One of the most important lessons parents can demonstrate and teach their children is smart money management. When we talk to our kids about basic financial principles, we are helping them avoid possible negative habits and financial trouble later that could last a lifetime. Below are 10 things your kids should know about before they leave home.

  1. How to create a budget and stick to it — Budgeting is an important skill that many adults still struggle with. By practicing these skills early, your kids will have a good foundation for their financial future. Create budget categories and teach kids to only spend what is allocated to each category. Many separate their children’s allowance by spend, save, and donate, but you can create categories that work best for your family. The important part is teaching discipline and developing healthy long-term budgeting habits.
     
  2. How to use credit responsibly — Credit gets too many young people in trouble that can take years to recover from. By the time your child leaves home, make sure they understand how credit works, including interest and their responsibilities for paying off what they spend.
     
  3. Credit scores and how they work — Help your kids understand how credit scores work and how they can build them up – and how they can be damaged.
     
  4. How to pay bills — Your bill payment history is a large part of determining credit score. Teach kids the importance of paying bills on time. Most bill payments can be automated, so you can feel confident a payment date won’t be missed.
     
  5. Saving for emergencies — Young adults should understand the importance of having an emergency fund to cover unforeseen expenses such as vehicle trouble, medical issues, job loss, etc. This should be different than profit generating saving or saving for a specific item or event.
     
  6. Compound interest and investing — A valuable lesson to pass on to kids is that the sooner they start investing, the more they could accumulate over a lifetime.
     
  7. Borrowing responsibly — Loans can be beneficial when used appropriately. Having loans and paying them regularly helps establish credit, which leads to better interest rates on future purchases, such as home loans. The key to borrowing is to purchase within your means, and make sure to make regular payments.
     
  8. Set financial goals — Having aspirational goals will help motivate your child to save. Allow your child to identify something important to them that they can save up for.
     
  9. Be a Savvy Shopper — Learning to pay attention to prices and determine unit price is an important skill that can save so much money on groceries, clothing and other products and services.
     
  10. The meaning of financial freedom — Teach your children that buying something they can’t afford ends up limiting their ability to do things in the future.
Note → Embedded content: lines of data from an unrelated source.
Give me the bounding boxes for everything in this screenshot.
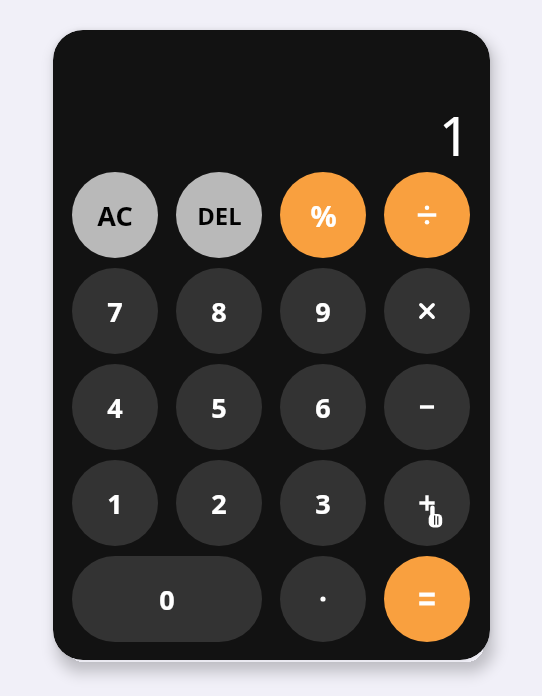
staticText: 9 [315, 293, 331, 330]
button[interactable]: 5 [176, 364, 262, 450]
button[interactable]: Equals [384, 556, 470, 642]
staticText: 0 [159, 581, 175, 618]
staticText: DEL [197, 199, 242, 232]
button[interactable]: Divide [384, 172, 470, 258]
staticText: % [310, 196, 337, 235]
staticText: 2 [211, 485, 227, 522]
button[interactable]: 3 [280, 460, 366, 546]
button[interactable]: 9 [280, 268, 366, 354]
staticText: 1 [439, 98, 470, 172]
staticText: 5 [211, 389, 227, 426]
staticText: 1 [107, 485, 123, 522]
button[interactable]: 7 [72, 268, 158, 354]
button[interactable]: Multiply [384, 268, 470, 354]
button[interactable]: % [280, 172, 366, 258]
button[interactable]: 0 [72, 556, 262, 642]
staticText: 3 [315, 485, 331, 522]
button[interactable]: 4 [72, 364, 158, 450]
button[interactable]: Decimal point [280, 556, 366, 642]
button[interactable]: Plus [384, 460, 470, 546]
staticText: AC [97, 197, 133, 234]
staticText: 8 [211, 293, 227, 330]
staticText: 4 [107, 389, 123, 426]
button[interactable]: 1 [72, 460, 158, 546]
button[interactable]: 8 [176, 268, 262, 354]
button[interactable]: 2 [176, 460, 262, 546]
button[interactable]: AC [72, 172, 158, 258]
button[interactable]: 6 [280, 364, 366, 450]
button[interactable]: Minus [384, 364, 470, 450]
staticText: 6 [315, 389, 331, 426]
button[interactable]: DEL [176, 172, 262, 258]
staticText: 7 [107, 293, 123, 330]
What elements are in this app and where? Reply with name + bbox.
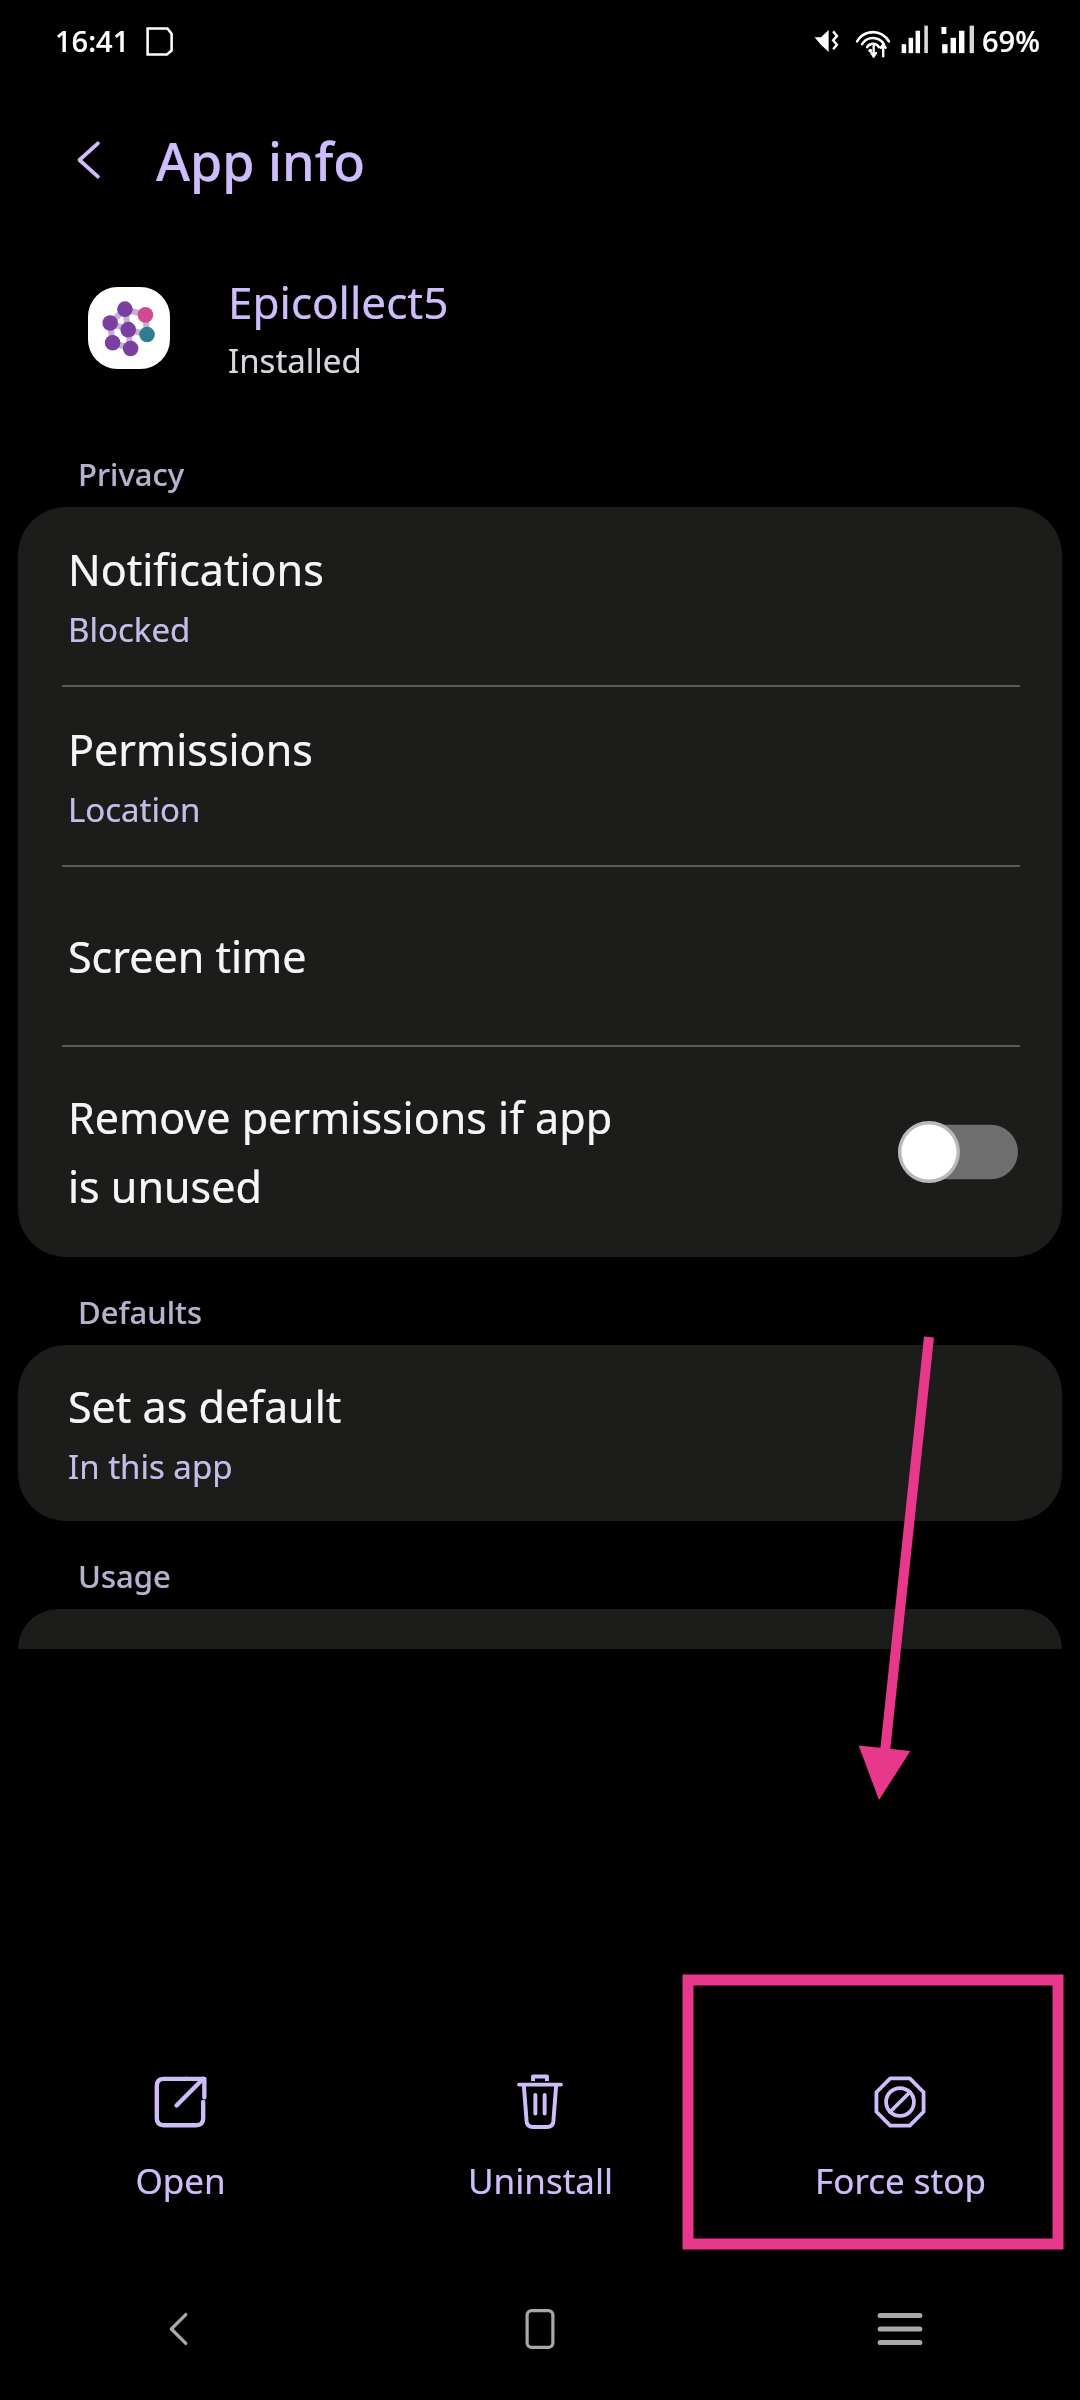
staticText: 69% [982,21,1040,60]
staticText: is unused [68,1157,262,1216]
button[interactable] [18,1609,1062,1649]
staticText: In this app [68,1444,233,1489]
button[interactable]: Epicollect5 [0,240,1080,415]
staticText: Blocked [68,607,191,652]
button[interactable]: Screen time [18,867,1062,1045]
staticText: 16:41 [55,21,130,60]
button[interactable]: Remove permissions if app [18,1047,1062,1257]
staticText: App info [156,125,366,196]
button[interactable]: Permissions [18,687,1062,865]
button[interactable]: Remove permissions toggle [898,1121,1018,1183]
staticText: Epicollect5 [228,272,449,332]
staticText: Force stop [815,2157,986,2205]
button[interactable]: Recents [720,2258,1080,2400]
button[interactable]: Back [50,120,130,200]
staticText: Notifications [68,540,324,599]
staticText: Permissions [68,720,313,779]
button[interactable]: Back [0,2258,360,2400]
staticText: Remove permissions if app [68,1088,613,1147]
staticText: Screen time [68,927,307,986]
button[interactable]: Set as default [18,1345,1062,1521]
button[interactable]: Home [360,2258,720,2400]
button[interactable]: Notifications [18,507,1062,685]
staticText: Set as default [68,1377,342,1436]
button[interactable]: Uninstall [360,2073,720,2205]
staticText: Usage [78,1555,171,1597]
staticText: Uninstall [468,2157,613,2205]
staticText: Privacy [78,453,185,495]
staticText: Defaults [78,1291,202,1333]
staticText: Open [135,2157,226,2205]
staticText: Location [68,787,201,832]
button[interactable]: Open [0,2073,360,2205]
staticText: Installed [228,338,362,383]
button[interactable]: Force stop [720,2073,1080,2205]
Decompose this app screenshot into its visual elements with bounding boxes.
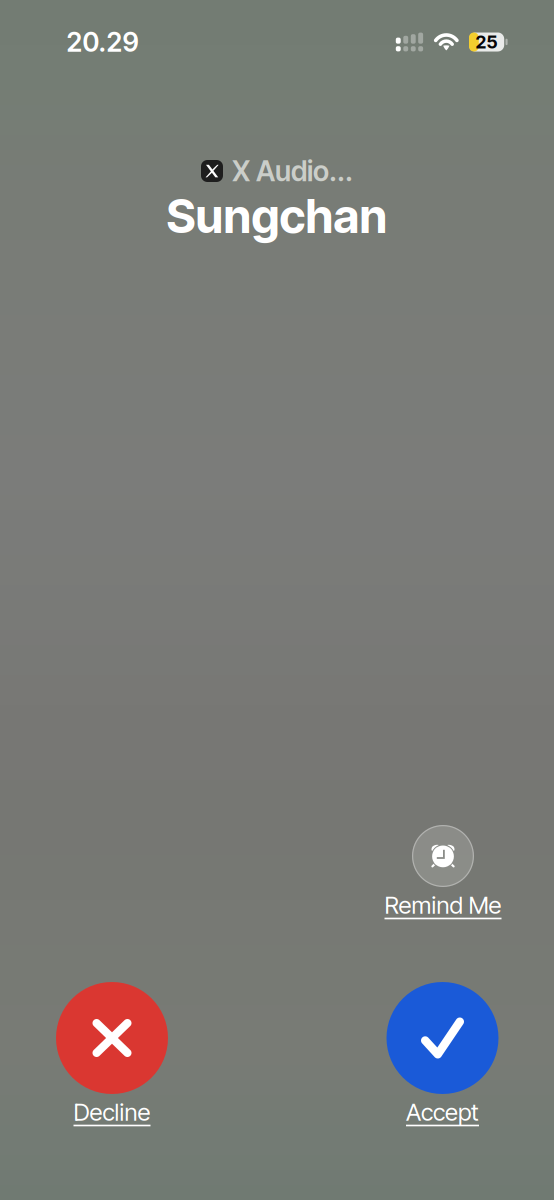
staticText: X Audio... xyxy=(232,154,353,188)
button[interactable]: Accept xyxy=(332,982,552,1134)
staticText: Sungchan xyxy=(166,188,388,244)
staticText: Remind Me xyxy=(384,890,502,920)
staticText: 25 xyxy=(476,31,498,53)
staticText: Accept xyxy=(406,1098,479,1126)
button[interactable]: Remind Me xyxy=(333,825,553,925)
staticText: Decline xyxy=(74,1098,150,1126)
button[interactable]: Decline xyxy=(2,982,222,1134)
staticText: 20.29 xyxy=(66,26,138,58)
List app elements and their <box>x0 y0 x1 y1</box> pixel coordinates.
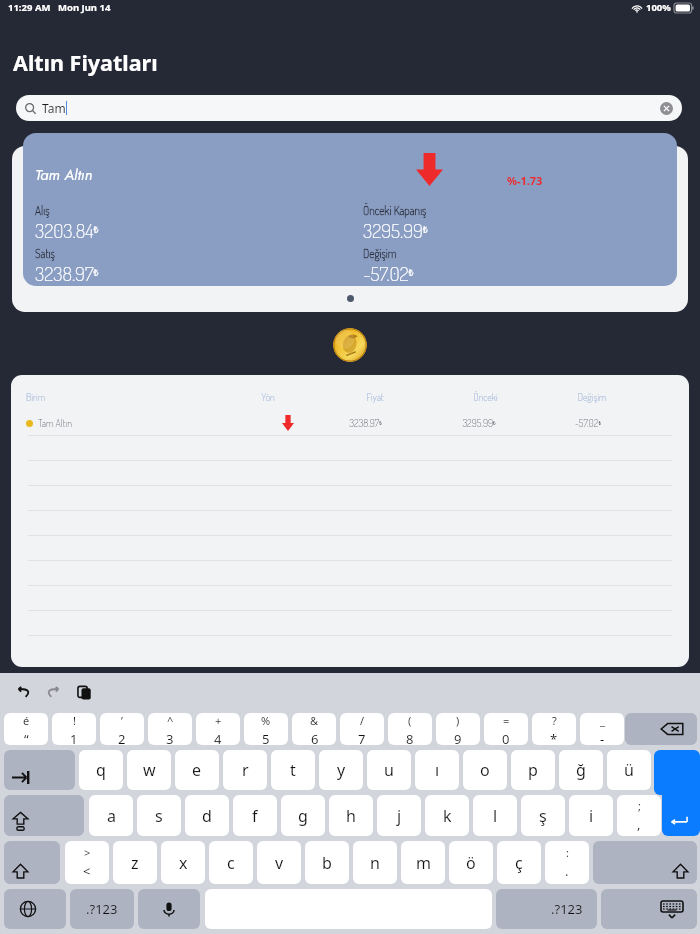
button[interactable]: ) <box>436 713 480 745</box>
button[interactable]: Undo <box>12 682 34 704</box>
button[interactable]: Tam Altın <box>11 414 689 433</box>
staticText: 11:29 AM <box>8 1 51 14</box>
button[interactable]: c <box>209 841 253 884</box>
staticText: j <box>397 805 402 827</box>
staticText: + <box>215 713 222 728</box>
button[interactable]: ; <box>617 795 661 836</box>
button[interactable]: s <box>137 795 181 836</box>
staticText: 6 <box>311 730 319 745</box>
button[interactable]: / <box>340 713 384 745</box>
button[interactable]: & <box>292 713 336 745</box>
button[interactable]: y <box>319 750 363 790</box>
staticText: “ <box>24 730 29 745</box>
button[interactable]: Redo <box>43 682 65 704</box>
button[interactable]: ! <box>52 713 96 745</box>
staticText: - <box>600 730 605 745</box>
staticText: w <box>143 759 156 781</box>
button[interactable]: f <box>233 795 277 836</box>
button[interactable]: Shift <box>4 841 60 884</box>
staticText: Tam <box>42 100 66 116</box>
button[interactable]: Change keyboard <box>4 889 66 929</box>
button[interactable]: ö <box>449 841 493 884</box>
button[interactable]: Clear <box>660 102 673 115</box>
button[interactable]: ( <box>388 713 432 745</box>
button[interactable]: u <box>367 750 411 790</box>
button[interactable]: g <box>281 795 325 836</box>
staticText: 3203.84₺ <box>35 218 99 243</box>
button[interactable]: n <box>353 841 397 884</box>
button[interactable]: Tab <box>4 750 75 790</box>
staticText: Tam Altın <box>35 164 93 186</box>
button[interactable]: ü <box>607 750 651 790</box>
button[interactable]: d <box>185 795 229 836</box>
staticText: = <box>503 713 510 728</box>
staticText: Önceki Kapanış <box>363 203 427 218</box>
button[interactable]: > <box>65 841 109 884</box>
button[interactable]: b <box>305 841 349 884</box>
button[interactable]: Shift <box>593 841 697 884</box>
button[interactable]: Tam Altın <box>23 133 677 286</box>
button[interactable]: q <box>79 750 123 790</box>
button[interactable]: Dictation <box>138 889 200 929</box>
button[interactable]: o <box>463 750 507 790</box>
button[interactable]: m <box>401 841 445 884</box>
button[interactable]: = <box>484 713 528 745</box>
staticText: Tam Altın <box>38 417 72 430</box>
staticText: ş <box>539 805 547 827</box>
button[interactable]: Paste <box>74 682 96 704</box>
staticText: -57.02₺ <box>575 417 601 430</box>
button[interactable]: Return <box>662 783 700 836</box>
staticText: 4 <box>214 730 222 745</box>
staticText: 5 <box>262 730 270 745</box>
staticText: h <box>346 805 356 827</box>
button[interactable]: ^ <box>148 713 192 745</box>
button[interactable]: a <box>89 795 133 836</box>
button[interactable]: _ <box>580 713 624 745</box>
button[interactable]: Tam <box>16 95 682 121</box>
button[interactable]: e <box>175 750 219 790</box>
button[interactable]: l <box>473 795 517 836</box>
staticText: 100% <box>646 1 671 14</box>
button[interactable]: + <box>196 713 240 745</box>
button[interactable]: z <box>113 841 157 884</box>
button[interactable]: ’ <box>100 713 144 745</box>
button[interactable]: Gold coin <box>333 328 367 362</box>
staticText: z <box>131 852 139 874</box>
staticText: > <box>84 845 91 860</box>
button[interactable]: ? <box>532 713 576 745</box>
button[interactable]: Numbers <box>70 889 134 929</box>
staticText: % <box>261 713 271 728</box>
button[interactable]: r <box>223 750 267 790</box>
button[interactable]: p <box>511 750 555 790</box>
button[interactable]: w <box>127 750 171 790</box>
staticText: x <box>179 852 188 874</box>
button[interactable]: j <box>377 795 421 836</box>
button[interactable]: k <box>425 795 469 836</box>
staticText: m <box>416 852 431 874</box>
button[interactable]: ç <box>497 841 541 884</box>
button[interactable]: ı <box>415 750 459 790</box>
button[interactable]: é <box>4 713 48 745</box>
button[interactable]: ğ <box>559 750 603 790</box>
staticText: ’ <box>121 713 123 728</box>
staticText: , <box>637 815 641 833</box>
staticText: Yön <box>261 391 275 404</box>
button[interactable]: v <box>257 841 301 884</box>
button[interactable]: Hide keyboard <box>601 889 697 929</box>
button[interactable]: : <box>545 841 589 884</box>
staticText: 0 <box>502 730 510 745</box>
button[interactable]: ş <box>521 795 565 836</box>
staticText: ! <box>73 713 76 728</box>
button[interactable]: Backspace <box>625 713 697 745</box>
button[interactable]: t <box>271 750 315 790</box>
button[interactable]: Numbers <box>496 889 597 929</box>
staticText: 3 <box>166 730 174 745</box>
button[interactable]: % <box>244 713 288 745</box>
button[interactable]: Caps lock <box>4 795 84 836</box>
staticText: . <box>565 862 569 880</box>
button[interactable]: h <box>329 795 373 836</box>
button[interactable]: i <box>569 795 613 836</box>
button[interactable]: x <box>161 841 205 884</box>
staticText: ü <box>624 759 634 781</box>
There will always be someone else with more than us. If we stop trying to keep up with others, we can better appreciate what we already have.

Financial education begins at home. You are your child’s first and best teacher when it comes to money management. Work to demonstrate smart money habits, and talk to your kids about mistakes you may have made along the way as well. Talking about positive money habits early and often will give your kids the best chance for future financial success.